** Supplied data follows **
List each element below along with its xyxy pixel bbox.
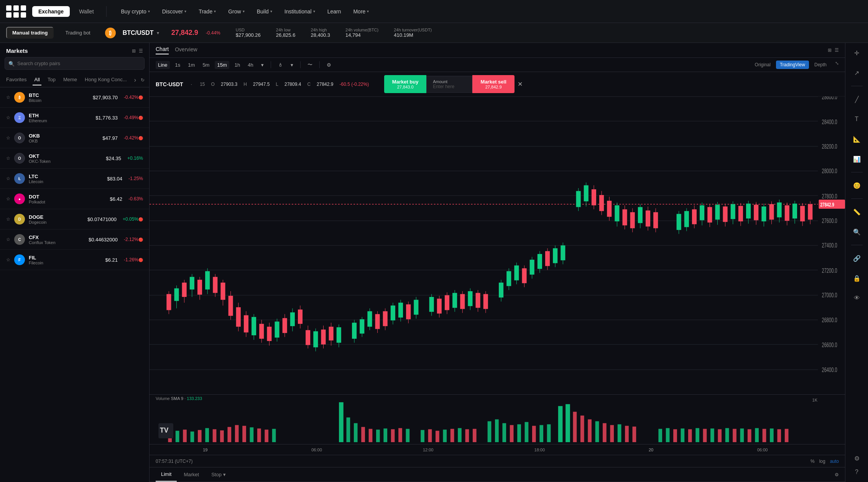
svg-rect-216 xyxy=(436,431,439,442)
line-tool[interactable]: ╱ xyxy=(850,92,864,106)
svg-rect-198 xyxy=(235,425,239,442)
original-view-btn[interactable]: Original xyxy=(751,61,774,69)
list-item[interactable]: ☆ ₿ BTC Bitcoin $27,903.70 -0.42% 🔴 xyxy=(0,87,149,108)
crypto-list: ☆ ₿ BTC Bitcoin $27,903.70 -0.42% 🔴 ☆ Ξ … xyxy=(0,87,149,482)
crosshair-tool[interactable]: ✛ xyxy=(850,46,864,60)
lock-tool[interactable]: 🔒 xyxy=(850,271,864,285)
list-item[interactable]: ☆ F FIL Filecoin $6.21 -1.26% 🔴 xyxy=(0,250,149,270)
toolbar-1m[interactable]: 1m xyxy=(186,61,197,69)
depth-view-btn[interactable]: Depth xyxy=(810,61,830,69)
list-icon[interactable]: ☰ xyxy=(139,48,143,54)
log-scale-btn[interactable]: log xyxy=(819,459,825,464)
manual-trading-btn[interactable]: Manual trading xyxy=(6,27,54,39)
favorite-star-fil[interactable]: ☆ xyxy=(6,257,10,262)
learn-link[interactable]: Learn xyxy=(322,6,347,17)
grid-icon[interactable]: ⊞ xyxy=(132,48,136,54)
filter-tab-top[interactable]: Top xyxy=(46,74,57,85)
trade-link[interactable]: Trade ▾ xyxy=(193,6,221,17)
arrow-tool[interactable]: ↗ xyxy=(850,66,864,80)
toolbar-1s[interactable]: 1s xyxy=(173,61,183,69)
auto-scale-btn[interactable]: auto xyxy=(830,459,839,464)
favorite-star-okb[interactable]: ☆ xyxy=(6,135,10,141)
indicator-tool[interactable]: 📊 xyxy=(850,152,864,166)
exchange-tab[interactable]: Exchange xyxy=(32,6,70,17)
list-item[interactable]: ☆ Ξ ETH Ethereum $1,776.33 -0.49% 🔴 xyxy=(0,108,149,128)
buy-crypto-link[interactable]: Buy crypto ▾ xyxy=(116,6,155,17)
favorite-star-okt[interactable]: ☆ xyxy=(6,156,10,161)
search-input[interactable] xyxy=(5,57,145,70)
eye-tool[interactable]: 👁 xyxy=(850,291,864,305)
cfx-icon: C xyxy=(14,234,25,245)
toolbar-indicator[interactable]: 〜 xyxy=(305,60,315,69)
chart-tab[interactable]: Chart xyxy=(156,46,169,54)
filter-tab-all[interactable]: All xyxy=(33,74,41,85)
toolbar-more-tf[interactable]: ▾ xyxy=(259,61,266,69)
magnet-tool[interactable]: 🔗 xyxy=(850,251,864,265)
order-form-settings[interactable]: ⚙ xyxy=(835,472,839,477)
list-item[interactable]: ☆ C CFX Conflux Token $0.44632000 -2.12%… xyxy=(0,230,149,250)
ruler-tool[interactable]: 📏 xyxy=(850,205,864,219)
svg-rect-90 xyxy=(391,305,395,320)
favorite-star-doge[interactable]: ☆ xyxy=(6,216,10,222)
favorite-star-eth[interactable]: ☆ xyxy=(6,115,10,120)
help-icon[interactable]: ? xyxy=(850,465,864,479)
favorite-star-ltc[interactable]: ☆ xyxy=(6,176,10,181)
expand-icon[interactable]: ⤡ xyxy=(835,61,839,69)
toolbar-5m[interactable]: 5m xyxy=(200,61,212,69)
measure-tool[interactable]: 📐 xyxy=(850,132,864,146)
toolbar-1h[interactable]: 1h xyxy=(232,61,242,69)
stop-tab[interactable]: Stop ▾ xyxy=(206,468,231,481)
grid-view-icon[interactable]: ⊞ xyxy=(828,48,832,53)
zoom-tool[interactable]: 🔍 xyxy=(850,225,864,239)
list-item[interactable]: ☆ O OKT OKC-Token $24.35 +0.16% xyxy=(0,148,149,169)
toolbar-candle-more[interactable]: ▾ xyxy=(288,61,296,69)
discover-link[interactable]: Discover ▾ xyxy=(157,6,192,17)
grow-link[interactable]: Grow ▾ xyxy=(223,6,250,17)
market-tab[interactable]: Market xyxy=(178,468,204,481)
filter-tab-hk[interactable]: Hong Kong Conc... xyxy=(83,74,128,85)
list-item[interactable]: ☆ O OKB OKB $47.97 -0.42% 🔴 xyxy=(0,128,149,148)
tradingview-btn[interactable]: TradingView xyxy=(776,61,809,69)
settings-gear-icon[interactable]: ⚙ xyxy=(850,451,864,465)
institutional-link[interactable]: Institutional ▾ xyxy=(279,6,321,17)
svg-rect-60 xyxy=(267,327,271,341)
list-item[interactable]: ☆ D DOGE Dogecoin $0.07471000 +0.05% 🔴 xyxy=(0,209,149,230)
market-sell-button[interactable]: Market sell 27,842.9 xyxy=(472,75,515,93)
trading-bot-btn[interactable]: Trading bot xyxy=(60,28,95,38)
close-order-overlay-button[interactable]: ✕ xyxy=(518,80,523,88)
favorite-star-dot[interactable]: ☆ xyxy=(6,196,10,202)
toolbar-15m[interactable]: 15m xyxy=(215,61,229,69)
svg-text:27400.0: 27400.0 xyxy=(822,242,837,249)
list-view-icon[interactable]: ☰ xyxy=(835,48,839,53)
wallet-tab[interactable]: Wallet xyxy=(73,6,100,17)
limit-tab[interactable]: Limit xyxy=(156,467,177,482)
svg-rect-192 xyxy=(191,431,194,442)
refresh-icon[interactable]: ↻ xyxy=(141,77,145,83)
toolbar-candle-type[interactable]: 🕯 xyxy=(276,61,285,69)
overview-tab[interactable]: Overview xyxy=(175,46,197,54)
24h-high-stat: 24h high 28,400.3 xyxy=(311,28,330,38)
amount-input[interactable]: Amount Enter here xyxy=(426,76,472,93)
text-tool[interactable]: T xyxy=(850,112,864,126)
percent-scale-btn[interactable]: % xyxy=(810,459,815,464)
toolbar-4h[interactable]: 4h xyxy=(245,61,255,69)
more-link[interactable]: More ▾ xyxy=(348,6,374,17)
svg-rect-190 xyxy=(176,431,179,442)
list-item[interactable]: ☆ ● DOT Polkadot $6.42 -0.63% xyxy=(0,189,149,209)
emoji-tool[interactable]: 😊 xyxy=(850,179,864,192)
filter-more-icon[interactable]: › xyxy=(134,77,136,84)
okx-logo[interactable] xyxy=(6,5,26,18)
pair-selector[interactable]: ₿ BTC/USDT ▾ xyxy=(105,28,159,38)
filter-tab-favorites[interactable]: Favorites xyxy=(5,74,28,85)
eth-change: -0.49% xyxy=(124,115,138,120)
favorite-star-btc[interactable]: ☆ xyxy=(6,95,10,100)
list-item[interactable]: ☆ Ł LTC Litecoin $83.04 -1.25% xyxy=(0,169,149,189)
market-buy-button[interactable]: Market buy 27,843.0 xyxy=(384,75,426,93)
favorite-star-cfx[interactable]: ☆ xyxy=(6,237,10,242)
toolbar-line[interactable]: Line xyxy=(156,61,170,69)
filter-tab-meme[interactable]: Meme xyxy=(62,74,79,85)
toolbar-settings[interactable]: ⚙ xyxy=(324,61,334,69)
filter-tabs: Favorites All Top Meme Hong Kong Conc...… xyxy=(0,73,149,87)
volume-sma-label: SMA 9 xyxy=(171,396,183,401)
build-link[interactable]: Build ▾ xyxy=(252,6,278,17)
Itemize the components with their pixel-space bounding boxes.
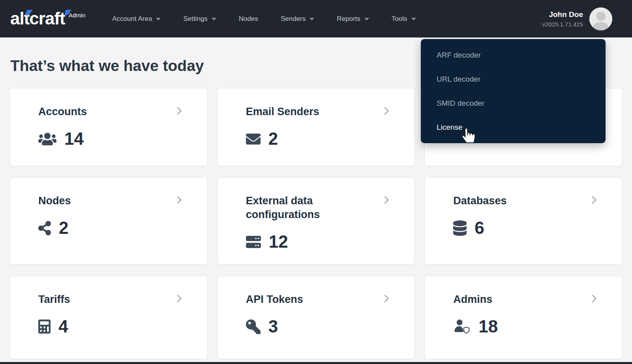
** End of Supplied data **
▶ Work instructions:
Number of lines containing "toolbar" in the material above: give that number alone.

▶ Response to this exercise:
12